Tell Me Why You Voted for Brown


Follow this link to the Worcester T & G column by Clive  McFarlane. You may learn something about the type of readers that the T & G has, by reading their comments.

Not that it is a really great column, but it is the backdrop that I used to explain my thoughts on what went wrong.

I reprint this here because I have already received one request for an explanation from a friend outside of Massachusetts.  Now I’ll have a blog post to point to if I get anymore questions.

Below is a collection of my comments on the above article.

I agree with CRAIG P. I think Capuano would have made a better candidate.

Martha Coakley ran against Scott Brown instead of running for something.

Since the electorate cannot remember as far back as last March since when their 401K plans have risen 60%, they need a constant reminder of what the plan is.

The plan is to run a deficit until the economy recovers and then start running surpluses, as in the Clinton years, to pay back what we borrowed.

She did not need to refer to Scott Brown to explain this. However, it might have neutralized his mantra that our children will be paying for this deficit for generations.

She could have explained that the Christmas Bomber was spilling his guts to the FBI and that any threats of Waterboarding would be counterproductive.

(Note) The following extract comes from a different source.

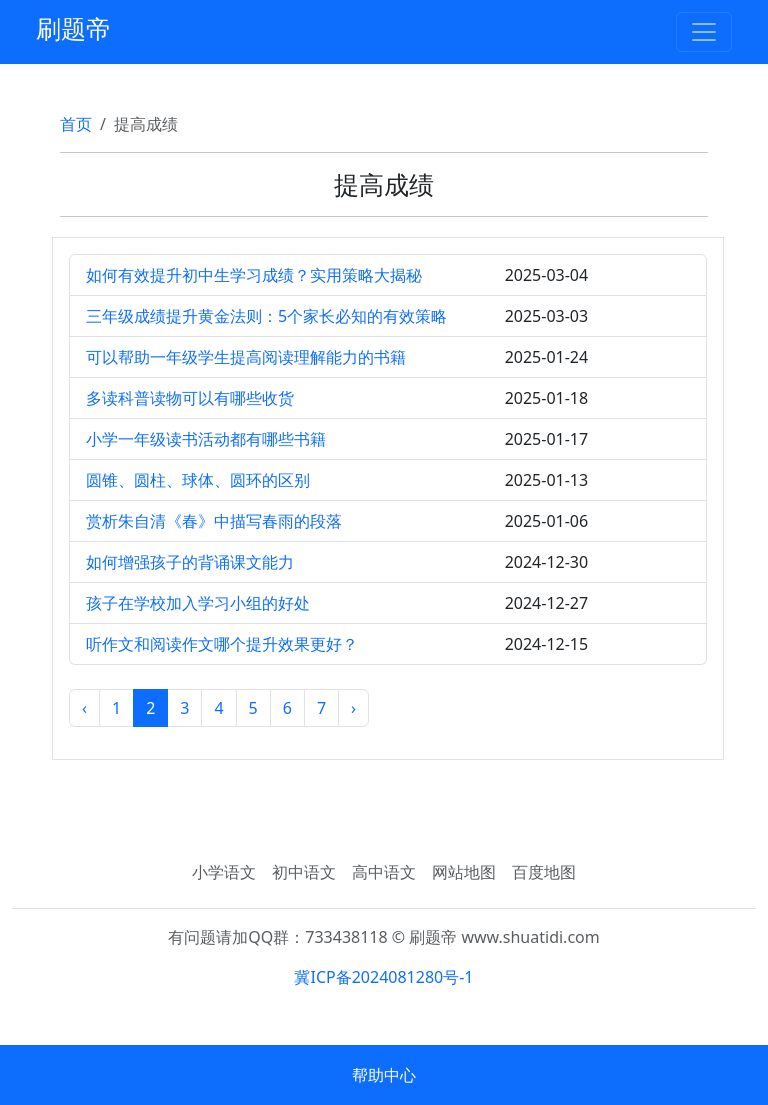 Image resolution: width=768 pixels, height=1105 pixels. Describe the element at coordinates (198, 480) in the screenshot. I see `圆锥、圆柱、球体、圆环的区别` at that location.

She could have run with her positive plan for a better way to fight the war on al-Qaida rather than let the ‘She said there were no terrorists in Afghanistan’ meme hang in the air.

She could have explained how good the health care plan was before it got so compromised to appease some wayward Democrats because the margin in the Senate was so thin. This would have brought home the folly of electing Scott Brown without even mentioning his name.

She had absolutely no reason to go negative. She had every reason to tout the positive reasons why she was needed in the Senate.

I forgot to mention that she should have explained that if the federal government quickly cut spending, the economy would go into a tailspin.

She should have explained that the aid to states and cities that was in the original stimulus bill proposal and which Olympia Snowe (R. Maine) removed, in the name of bipartisanship, from the final stimulus package would have saved us from local layoffs and rising local taxes.

She could have explained why we didn’t need more thinking like Olympia Snowe’s, but we needed less of that sort of thing.

I had been emailing ideas like these to the Coakley campaign.  Each time I would get a pleasant reply thanking me for my input.  Too bad she didn’t use any of it.